Highlights
- Survey of 926 older people shows strong demand for face-to-face GP visits among over-75s.
- Report warns digital-first care may increase loneliness in older patients.
- Only one in ten over-75s use online booking, as access shifts away from phones and reception.
The report, Care On Hold, found that the loss of family doctors and the erosion of face-to-face care had contributed to growing feelings of loneliness, rejection and inadequacy among older patients.
Re-engage, which works to tackle loneliness in old age, described the digital-first approach as "dehumanising" and said it was leaving vulnerable people feeling "excluded" from a system they depend on.
More than two-thirds of those surveyed said they prefer to book GP appointments by phone. One in five walk in to speak to someone at reception. Just one in ten use online systems.
Yet one in three reported being directed to online forms, with some told to choose between a web form or an AI-operated phone line.
Bill, 81, from the North West, was turned away when he tried to book in person and spent an hour navigating two separate online accounts with his daughter's help. "If I had to do it myself, I'd have given up," he told The Telegraph.
His daughter warned that not everyone has family support to fall back on.
Isolation grows deeper
For some, the barriers have gone far beyond inconvenience. Doris, 95, from Hastings, went three years without a GP appointment until her surgery contacted her for a routine annual review.
Jenny Willott, chief executive of Re-engage, said the findings pointed to a deeper problem than digital access alone. "Many older people are being pushed toward digital routes they cannot easily use.
At the same time there is strong and consistent demand among people aged 75 and over to be able to see a GP face to face," she told The Telegraph.

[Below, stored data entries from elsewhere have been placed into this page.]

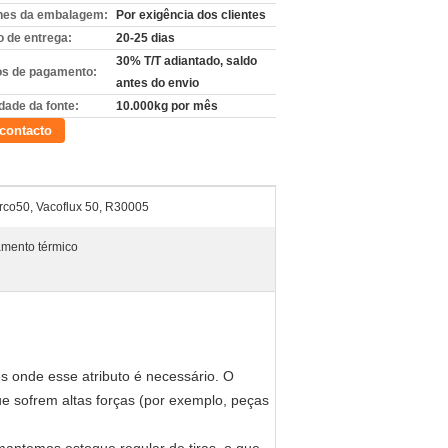
hes da embalagem:
Por exigência dos clientes
 de entrega:
20-25 dias
30% T/T adiantado, saldo
s de pagamento:
antes do envio
dade da fonte:
10.000kg por mês
contacto
rco50, Vacoflux 50, R30005
amento térmico
s onde esse atributo é necessário. O
e sofrem altas forças (por exemplo, peças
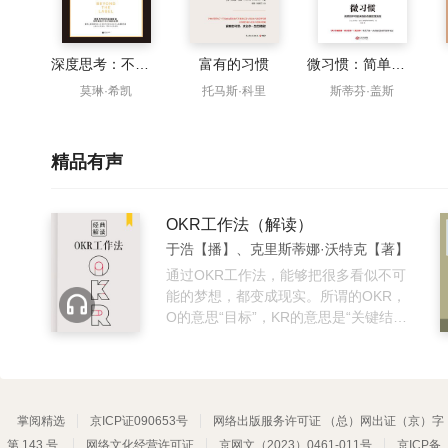
深度思考：不断逼近问题的本质
富有的习惯
微习惯：简单到不可能失败的自我管理法则
莫琳·希凯
托马斯·科里
斯蒂芬·盖斯
精品有声
OKR工作法（解读）
于浩【播】、克里斯蒂娜·沃特克【著】
通过OKR工作法，能够把很多看似不可
能的梦想，都变成现实。所谓的OKR，
O的意思“目标”，KR的意思是“关键结
果”。本书详细阐述了OKR的基本框架，
目标制定方法，如何让目标聚焦，以及
通过“关键结果”的实施管控，让目标按部
就班地高效执行。通过OKR工作法，无
掌阅精选
京ICP证090653号
论是个人发展还是团队运营，都能不断
网络出版服务许可证 （总）网出证（京）字
取得成功，不断自我提升。 你将听到：
第 143 号
网络文化经营许可证
京网文（2023）0461-011号
京ICP备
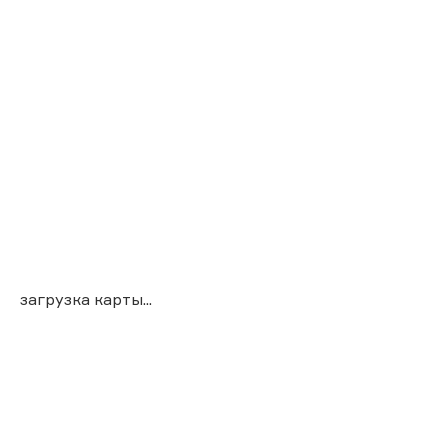
загрузка карты...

"Digital tools and AI can play a role, but they cannot replace human contact, which is often a vital lifeline for older people who are lonely or socially isolated.
When access to in-person care is reduced, some older people feel increasingly cut off from the support they rely on," she added.
Dennis Reed of Silver Voices said older patients increasingly felt the NHS no longer wanted to treat them. "So many barriers to access are put in our way, including complex online forms, automated answering systems and unintelligible bots," he told The Telegraph.
The NHS maintained that online booking was intended to complement, not replace, traditional methods and that all practices remained contractually required to accept phone and in-person appointments.